*Exercise description*. Return the records exactly as they are.

*Available data*.

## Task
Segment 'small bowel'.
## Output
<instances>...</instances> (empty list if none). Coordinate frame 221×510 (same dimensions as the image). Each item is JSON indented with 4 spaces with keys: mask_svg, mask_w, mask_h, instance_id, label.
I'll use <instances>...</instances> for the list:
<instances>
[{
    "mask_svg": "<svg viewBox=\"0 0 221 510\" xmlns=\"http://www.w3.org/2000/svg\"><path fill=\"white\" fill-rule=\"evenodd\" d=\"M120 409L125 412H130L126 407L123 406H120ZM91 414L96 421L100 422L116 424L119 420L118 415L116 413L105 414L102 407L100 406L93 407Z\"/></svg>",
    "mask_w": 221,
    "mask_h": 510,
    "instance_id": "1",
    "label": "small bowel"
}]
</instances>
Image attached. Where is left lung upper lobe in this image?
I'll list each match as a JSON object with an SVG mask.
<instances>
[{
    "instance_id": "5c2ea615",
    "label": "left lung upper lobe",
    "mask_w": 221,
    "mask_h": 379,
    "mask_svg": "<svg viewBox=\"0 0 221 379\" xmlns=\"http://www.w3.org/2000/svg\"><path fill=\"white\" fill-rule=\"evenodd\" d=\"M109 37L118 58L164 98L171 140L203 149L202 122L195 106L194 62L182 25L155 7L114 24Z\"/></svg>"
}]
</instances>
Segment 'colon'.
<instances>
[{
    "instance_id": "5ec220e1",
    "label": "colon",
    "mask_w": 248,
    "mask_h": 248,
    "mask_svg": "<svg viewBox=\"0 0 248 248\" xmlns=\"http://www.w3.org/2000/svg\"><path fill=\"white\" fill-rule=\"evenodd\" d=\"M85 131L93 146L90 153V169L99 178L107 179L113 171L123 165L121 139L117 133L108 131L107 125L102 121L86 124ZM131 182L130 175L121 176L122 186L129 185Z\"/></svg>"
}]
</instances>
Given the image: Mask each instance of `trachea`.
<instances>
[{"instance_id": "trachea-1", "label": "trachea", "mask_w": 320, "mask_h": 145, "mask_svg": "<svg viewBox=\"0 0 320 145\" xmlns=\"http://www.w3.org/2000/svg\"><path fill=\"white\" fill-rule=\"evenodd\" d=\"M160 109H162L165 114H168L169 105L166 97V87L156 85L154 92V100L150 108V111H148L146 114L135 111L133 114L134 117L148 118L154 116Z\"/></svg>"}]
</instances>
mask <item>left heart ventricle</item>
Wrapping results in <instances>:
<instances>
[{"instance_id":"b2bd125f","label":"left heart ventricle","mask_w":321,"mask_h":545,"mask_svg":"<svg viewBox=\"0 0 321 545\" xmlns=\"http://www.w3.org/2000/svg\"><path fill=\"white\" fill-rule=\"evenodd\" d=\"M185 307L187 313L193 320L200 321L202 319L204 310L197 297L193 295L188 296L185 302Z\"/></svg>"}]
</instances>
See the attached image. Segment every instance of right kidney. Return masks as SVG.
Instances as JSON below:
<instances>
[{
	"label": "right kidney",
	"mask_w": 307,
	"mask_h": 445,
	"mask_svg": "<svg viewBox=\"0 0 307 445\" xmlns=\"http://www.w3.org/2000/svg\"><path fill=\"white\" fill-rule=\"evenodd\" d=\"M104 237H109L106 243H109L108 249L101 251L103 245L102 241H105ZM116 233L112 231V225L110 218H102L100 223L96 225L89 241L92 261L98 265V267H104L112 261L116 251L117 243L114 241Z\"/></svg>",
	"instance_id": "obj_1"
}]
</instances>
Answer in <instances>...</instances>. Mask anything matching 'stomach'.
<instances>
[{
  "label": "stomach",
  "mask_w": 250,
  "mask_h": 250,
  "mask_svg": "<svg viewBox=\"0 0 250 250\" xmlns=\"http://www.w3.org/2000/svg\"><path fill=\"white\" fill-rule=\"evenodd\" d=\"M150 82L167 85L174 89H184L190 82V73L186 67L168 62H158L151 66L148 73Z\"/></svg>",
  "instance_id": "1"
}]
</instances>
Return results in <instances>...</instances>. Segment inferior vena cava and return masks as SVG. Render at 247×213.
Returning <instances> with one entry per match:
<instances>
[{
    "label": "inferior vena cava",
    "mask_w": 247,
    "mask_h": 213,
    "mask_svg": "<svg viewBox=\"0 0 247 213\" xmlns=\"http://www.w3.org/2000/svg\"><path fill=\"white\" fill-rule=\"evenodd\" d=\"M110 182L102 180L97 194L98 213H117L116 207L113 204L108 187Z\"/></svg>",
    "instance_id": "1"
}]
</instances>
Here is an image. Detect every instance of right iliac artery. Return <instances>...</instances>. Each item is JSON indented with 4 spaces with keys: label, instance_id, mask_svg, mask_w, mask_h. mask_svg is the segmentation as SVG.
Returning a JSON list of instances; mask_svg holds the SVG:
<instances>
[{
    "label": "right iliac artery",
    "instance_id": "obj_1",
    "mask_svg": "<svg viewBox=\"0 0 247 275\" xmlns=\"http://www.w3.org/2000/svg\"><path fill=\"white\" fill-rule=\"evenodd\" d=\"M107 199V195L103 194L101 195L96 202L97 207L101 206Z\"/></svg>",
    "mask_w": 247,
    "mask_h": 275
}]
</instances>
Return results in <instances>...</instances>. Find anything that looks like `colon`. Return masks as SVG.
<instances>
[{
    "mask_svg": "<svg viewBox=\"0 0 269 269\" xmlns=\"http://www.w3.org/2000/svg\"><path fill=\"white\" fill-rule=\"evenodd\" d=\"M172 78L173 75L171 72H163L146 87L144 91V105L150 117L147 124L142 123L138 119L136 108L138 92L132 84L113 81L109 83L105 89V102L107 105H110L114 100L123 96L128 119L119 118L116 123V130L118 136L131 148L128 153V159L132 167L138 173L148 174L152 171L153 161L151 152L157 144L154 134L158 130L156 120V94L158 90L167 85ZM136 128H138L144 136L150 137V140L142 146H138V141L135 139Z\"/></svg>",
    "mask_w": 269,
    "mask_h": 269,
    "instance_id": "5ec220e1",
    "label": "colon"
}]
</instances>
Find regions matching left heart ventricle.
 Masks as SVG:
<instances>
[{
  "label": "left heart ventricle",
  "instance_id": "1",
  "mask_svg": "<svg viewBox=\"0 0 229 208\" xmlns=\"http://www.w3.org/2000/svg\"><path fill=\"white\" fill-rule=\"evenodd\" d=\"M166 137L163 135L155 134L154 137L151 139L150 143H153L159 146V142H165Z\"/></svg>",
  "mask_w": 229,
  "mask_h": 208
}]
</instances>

*Written answer*.
## Task
Segment 'small bowel'.
## Output
<instances>...</instances> (empty list if none). Coordinate frame 221×510 (same dimensions as the image). Each item is JSON indented with 4 spaces with keys: mask_svg, mask_w, mask_h, instance_id, label.
I'll use <instances>...</instances> for the list:
<instances>
[{
    "mask_svg": "<svg viewBox=\"0 0 221 510\" xmlns=\"http://www.w3.org/2000/svg\"><path fill=\"white\" fill-rule=\"evenodd\" d=\"M120 409L125 412H130L126 407L123 406H120ZM91 414L96 421L100 422L116 424L119 420L118 415L116 413L105 414L102 407L100 406L93 407Z\"/></svg>",
    "mask_w": 221,
    "mask_h": 510,
    "instance_id": "1",
    "label": "small bowel"
}]
</instances>
Image attached. Where is left lung upper lobe in this image?
I'll list each match as a JSON object with an SVG mask.
<instances>
[{
    "instance_id": "5c2ea615",
    "label": "left lung upper lobe",
    "mask_w": 221,
    "mask_h": 379,
    "mask_svg": "<svg viewBox=\"0 0 221 379\" xmlns=\"http://www.w3.org/2000/svg\"><path fill=\"white\" fill-rule=\"evenodd\" d=\"M109 37L118 58L164 98L171 140L203 149L202 122L195 106L194 62L182 25L155 7L114 24Z\"/></svg>"
}]
</instances>
Segment 'colon'.
<instances>
[{
    "instance_id": "5ec220e1",
    "label": "colon",
    "mask_w": 248,
    "mask_h": 248,
    "mask_svg": "<svg viewBox=\"0 0 248 248\" xmlns=\"http://www.w3.org/2000/svg\"><path fill=\"white\" fill-rule=\"evenodd\" d=\"M85 131L93 146L90 153V169L99 178L107 179L113 171L123 165L121 139L117 133L108 131L107 125L102 121L86 124ZM131 182L130 175L121 176L122 186L129 185Z\"/></svg>"
}]
</instances>
Given the image: Mask each instance of `trachea`.
<instances>
[{"instance_id": "trachea-1", "label": "trachea", "mask_w": 320, "mask_h": 145, "mask_svg": "<svg viewBox=\"0 0 320 145\" xmlns=\"http://www.w3.org/2000/svg\"><path fill=\"white\" fill-rule=\"evenodd\" d=\"M160 109H162L165 114H168L169 105L166 97V87L156 85L154 92V100L150 108V111H148L146 114L135 111L133 114L134 117L148 118L154 116Z\"/></svg>"}]
</instances>
mask <item>left heart ventricle</item>
Wrapping results in <instances>:
<instances>
[{"instance_id":"b2bd125f","label":"left heart ventricle","mask_w":321,"mask_h":545,"mask_svg":"<svg viewBox=\"0 0 321 545\" xmlns=\"http://www.w3.org/2000/svg\"><path fill=\"white\" fill-rule=\"evenodd\" d=\"M185 307L187 313L193 320L200 321L202 319L204 310L197 297L193 295L188 296L185 302Z\"/></svg>"}]
</instances>
See the attached image. Segment every instance of right kidney. Return masks as SVG.
Instances as JSON below:
<instances>
[{
	"label": "right kidney",
	"mask_w": 307,
	"mask_h": 445,
	"mask_svg": "<svg viewBox=\"0 0 307 445\" xmlns=\"http://www.w3.org/2000/svg\"><path fill=\"white\" fill-rule=\"evenodd\" d=\"M104 237H109L106 243H109L108 249L101 251L103 245L102 241H105ZM116 233L112 231V225L110 218H102L100 223L96 225L89 241L92 261L98 265V267H104L112 261L116 251L117 243L114 241Z\"/></svg>",
	"instance_id": "obj_1"
}]
</instances>
Answer in <instances>...</instances>. Mask anything matching 'stomach'.
<instances>
[{
  "label": "stomach",
  "mask_w": 250,
  "mask_h": 250,
  "mask_svg": "<svg viewBox=\"0 0 250 250\" xmlns=\"http://www.w3.org/2000/svg\"><path fill=\"white\" fill-rule=\"evenodd\" d=\"M150 82L167 85L174 89H184L190 82V73L186 67L168 62H158L151 66L148 73Z\"/></svg>",
  "instance_id": "1"
}]
</instances>
Return results in <instances>...</instances>. Segment inferior vena cava and return masks as SVG. Render at 247×213.
Returning <instances> with one entry per match:
<instances>
[{
    "label": "inferior vena cava",
    "mask_w": 247,
    "mask_h": 213,
    "mask_svg": "<svg viewBox=\"0 0 247 213\" xmlns=\"http://www.w3.org/2000/svg\"><path fill=\"white\" fill-rule=\"evenodd\" d=\"M110 182L102 180L97 194L98 213H117L116 207L113 204L108 187Z\"/></svg>",
    "instance_id": "1"
}]
</instances>
Here is an image. Detect every instance of right iliac artery. Return <instances>...</instances>. Each item is JSON indented with 4 spaces with keys: label, instance_id, mask_svg, mask_w, mask_h. mask_svg is the segmentation as SVG.
Returning a JSON list of instances; mask_svg holds the SVG:
<instances>
[{
    "label": "right iliac artery",
    "instance_id": "obj_1",
    "mask_svg": "<svg viewBox=\"0 0 247 275\" xmlns=\"http://www.w3.org/2000/svg\"><path fill=\"white\" fill-rule=\"evenodd\" d=\"M107 199V195L103 194L101 195L96 202L97 207L101 206Z\"/></svg>",
    "mask_w": 247,
    "mask_h": 275
}]
</instances>
Return results in <instances>...</instances>. Find anything that looks like `colon`. Return masks as SVG.
<instances>
[{
    "mask_svg": "<svg viewBox=\"0 0 269 269\" xmlns=\"http://www.w3.org/2000/svg\"><path fill=\"white\" fill-rule=\"evenodd\" d=\"M172 78L173 75L171 72H163L146 87L144 91V105L150 117L147 124L142 123L138 119L136 108L138 92L132 84L113 81L109 83L105 89V102L107 105H110L114 100L123 96L128 119L119 118L116 123V130L118 136L131 148L128 153V159L132 167L138 173L148 174L152 171L153 161L151 152L157 144L154 134L158 130L156 120V94L158 90L167 85ZM136 128H138L144 136L150 137V140L142 146H138V141L135 139Z\"/></svg>",
    "mask_w": 269,
    "mask_h": 269,
    "instance_id": "5ec220e1",
    "label": "colon"
}]
</instances>
Find regions matching left heart ventricle.
 Masks as SVG:
<instances>
[{
  "label": "left heart ventricle",
  "instance_id": "1",
  "mask_svg": "<svg viewBox=\"0 0 229 208\" xmlns=\"http://www.w3.org/2000/svg\"><path fill=\"white\" fill-rule=\"evenodd\" d=\"M166 137L163 135L155 134L154 137L151 139L150 143H153L159 146V142H165Z\"/></svg>",
  "mask_w": 229,
  "mask_h": 208
}]
</instances>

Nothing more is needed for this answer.